[Items from a dataset]
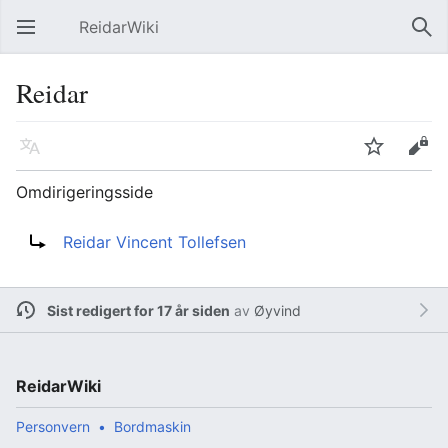
ReidarWiki
Åpne hovedmenyen
Søk
Reidar
Språk
Overvåk
Rediger
Omdirigeringsside
Omdirigering til:
Reidar Vincent Tollefsen
Sist redigert for 17 år siden
av
Øyvind
ReidarWiki
Personvern
Bordmaskin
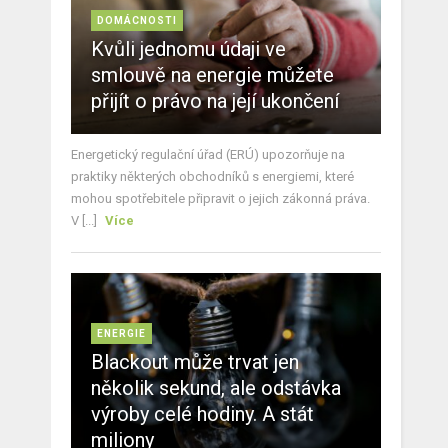
DOMÁCNOSTI
Kvůli jednomu údaji ve
smlouvě na energie můžete
přijít o právo na její ukončení
Energetický regulační úřad (ERÚ) upozorňuje na
praktiky některých obchodníků s energiemi, které
mohou spotřebitele připravit o jejich zákonná práva.
V [...]
Více
ENERGIE
Blackout může trvat jen
několik sekund, ale odstávka
výroby celé hodiny. A stát
miliony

WORK INSTRUCTION | If a line comes after the line with "smlouvě na energie můžete", it stays out; print exactly every line from the start of the entries up to and including that line, but no pictures.

TASK RESULT |
ReidarWiki
Åpne hovedmenyen
Søk
Reidar
Språk
Overvåk
Rediger
Omdirigeringsside
Omdirigering til:
Reidar Vincent Tollefsen
Sist redigert for 17 år siden
av
Øyvind
ReidarWiki
Personvern
Bordmaskin
DOMÁCNOSTI
Kvůli jednomu údaji ve
smlouvě na energie můžete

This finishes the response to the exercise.